Privacy Regs Put Pressure on FIs & Finserv Organizations

Recently, the California legislature presented and ratified the California Consumer Privacy Act of 2018, which provides new rights to consumers and aims to deliver transparency over personal data use.

The law, AB 375, gives consumers the right to ask businesses for the types of personally identifiable information collected. It also requires businesses to divulge the purpose for amassing or selling information as well as the third-party entities receiving the data. The law also forbids peddling children’s’ personal data for those 13 and 16 years unless they specifically opt in, or those under 13 without a parent or guardian’s consent.

The CCPA does apply as well to credit unions, banks, savings and loans, credit card companies, insurance companies and other financial service companies; and allows consumers to put limits on what financial companies can do with personal financial information.

Consumers can also request the data deletion and instigate civil action if they think an organization neglected to protect their PII. Damages range from $100 to $750 per consumer per incident, or based on “actual damages, whichever is greater,” AB 375 stated.

“AB 375 responds to the recent data breaches that have affected millions of people – those experienced by Target, Equifax, Cambridge Analytica, and many more,” Assemblymember Ed Chau and other co-authors of the bill said in a press release.

“Consumers have more awareness into the collection and processing of their personal data, making security a critical piece to an organization’s data privacy strategy to ensure they can control and protect access to the systems that hold personal data,” Jonas Outlaw, senior product manager at Atlanta-based Bomgar, said.

There are indications the tech industry is not going to retreat from trying to amend or tone down CCPA. The Internet Association, composed of Amazon, Facebook, Google, Uber and other big tech firms, called AB 375 a “last-minute” deal that needs modification. Amending the law is possible prior to its going into effect Jan. 1, 2020.

Parts of AB 375 are like GDPR, which addresses the export of personal data within the European Union. Many U.S. firms, including financial institutions and financial service organizations, that do business with European Union customers and citizens/residents now need to deal with the EU’s GDPR, effective May 25, 2018.

Many large companies still have a long way to go in finishing the technical aspects of the EU’s GDPR, and now California companies need to be ready for CCPA a year and a half later, Terry Ray, chief technology officer at Redwood City, Calif.-based Imperva pointed out. “Most global organizations have already built the framework for these same requirements to meet GDPR over the last few years, so there are plenty of materials, processes and products available.”

Frederik Mennes, senior manager market and security strategy at Oakbrook Terrace, Ill.-based OneSpan explained, “The California Consumer Privacy Act requires organizations to be more transparent about the ways they use personal data and provides consumers more control about the usage of their personal data.”

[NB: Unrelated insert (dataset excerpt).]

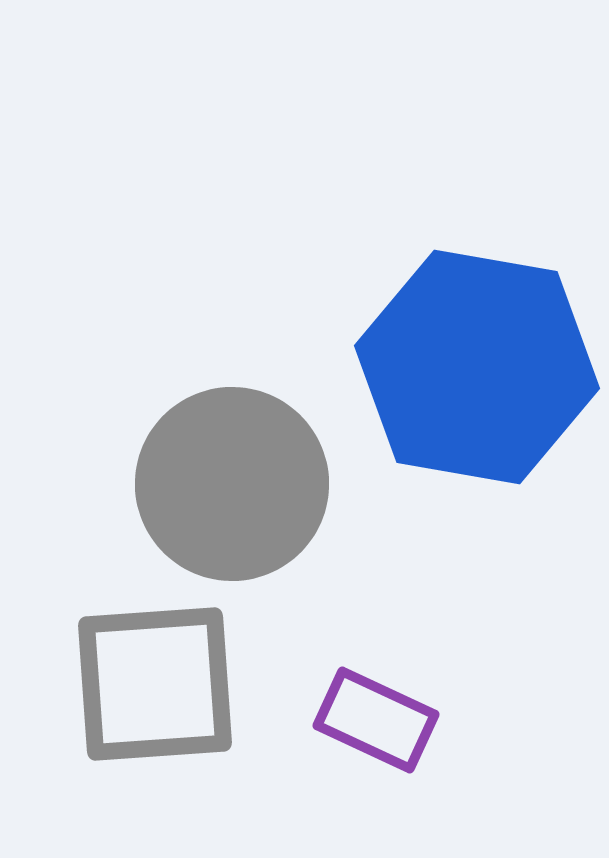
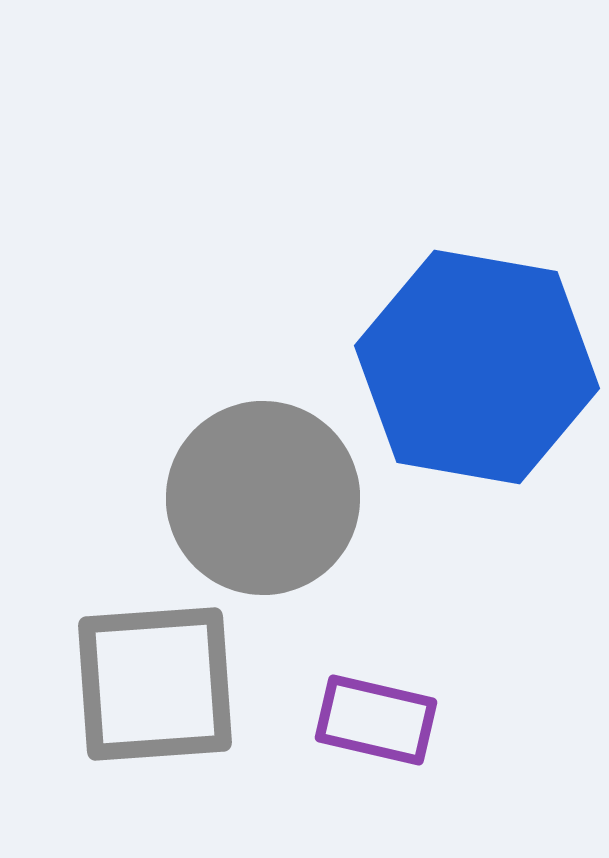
gray circle: moved 31 px right, 14 px down
purple rectangle: rotated 12 degrees counterclockwise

Some of the requirements outlined in CCPA should be easy to meet if IT and security teams have data security and data incident response programs already in place, Terry Ray, chief technology officer at Redwood City, Calif.-based Imperva, suggested. Ray noted, “There are plenty of organizations that have yet to fully implement either of those programs around data, and for some who have, they have likely only focused on current regulatory target data, like credit card data for PCI-DSS, healthcare data for HIPAA.”

“The precedence of the GDPR demonstrates that such regulations, regardless of whether they will increase security and privacy in practice, have made lawmakers and consumers worldwide understand that such standards can be set,” Matan Or-El, CEO and co-founder of New York City-based Panorays said. “It is certainly likely that other states will adopt similar privacy regulations.”

Outlaw maintained how and where organizations process this data has moved from inside the traditional IT perimeter and server rooms into hybrid and cloud environments in data centers across the globe.

“Someone said to me recently, that data used to be like gold, but now it’s more like uranium, still very valuable but also highly radioactive,” Ray said.